Foster Gyamfi

Personal information
- Full name: Foster Gyamfi
- Date of birth: 28 January 2004 (age 22)
- Place of birth: Abesim, Ghana
- Height: 1.88 m (6 ft 2 in)
- Positions: Centre-back; left-back;

Team information
- Current team: Mariehamn

Youth career
- −2022: Vision
- 2022−2024: Esbjerg

Senior career*
- Years: Team / Apps / (Gls)
- 2024–2025: Zbrojovka Brno / 13 / (0)
- 2025: Vision / 0 / (0)
- 2025–2026: Bechem United / 16 / (0)
- 2026–: Mariehamn / 0 / (0)

= Foster Gyamfi =

Ghanaian footballer (born 2004)

Foster Gyamfi (born 28 January 2004) is a Ghanaian professional footballer who plays as a defender for Veikkausliiga club Mariehamn.

==Career==
===Early career===
He comes from Ghana, where he grew up playing football at the Vision In Motion Sporting Club academy.

===Esbjerg===
In August 2022, he signed a two-year contract with the Danish club Esbjerg.
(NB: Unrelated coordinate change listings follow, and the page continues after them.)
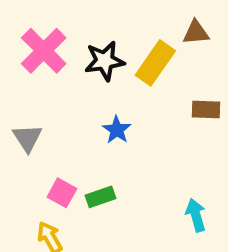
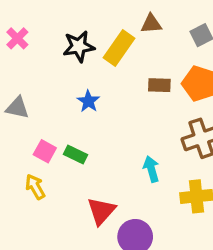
pink cross: (44, 51) -> (17, 38), moved, size x0.6
gray triangle: (27, 138) -> (17, 108), turned -45
green rectangle: (100, 197) -> (75, 154), turned 45

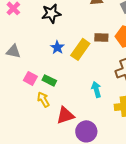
yellow rectangle: (119, 48) -> (80, 49), moved
yellow arrow: (35, 187) -> (43, 99), moved
red triangle: (101, 211) -> (65, 115), turned 30

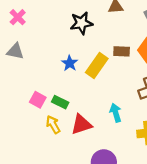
black star: (51, 13) -> (81, 23), moved
gray triangle: (13, 51) -> (15, 51), moved
red triangle: (65, 115) -> (81, 125), moved

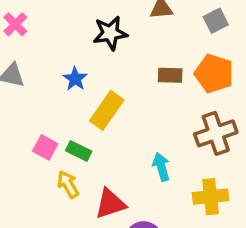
blue star: (70, 63) -> (75, 79), moved
yellow rectangle: (97, 66) -> (107, 110), moved
red triangle: (81, 125) -> (110, 204), moved

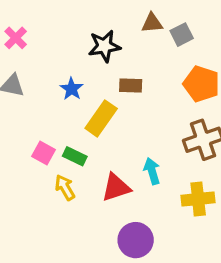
gray square: (216, 21) -> (182, 35), moved
brown rectangle: (170, 75) -> (131, 86), moved
red triangle: (110, 204) -> (116, 187), moved

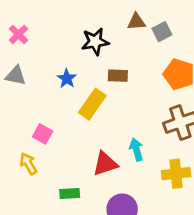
green rectangle: (75, 156) -> (70, 194), moved, turned -30
yellow arrow: (65, 187) -> (28, 164), moved

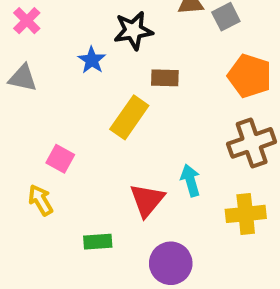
blue star: (67, 79) -> (92, 60), moved
red triangle: (105, 164) -> (147, 200), turned -32

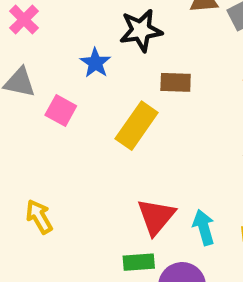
pink square: (60, 159) -> (61, 111), moved
cyan arrow: (190, 180) -> (204, 227), moved
green rectangle: (98, 242) -> (139, 262), moved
There he competed in the U-19 youth categories and in the Future Cup junior competition.

===Zbrojovka Brno===
In November 2023, he came to Zbrojovka Brno for a test. He played his first match for the A-team on 1 December 2023 in a friendly match in Chrudim, where Zbrojovka scored a massive 9–0 win.
After a successful trial, he came on loan until the end of the season with an option to transfer.

===Mariehamn===
On 14 July 2026, Gyamfi signed a contract with Veikkausliiga club Mariehamn until 2028.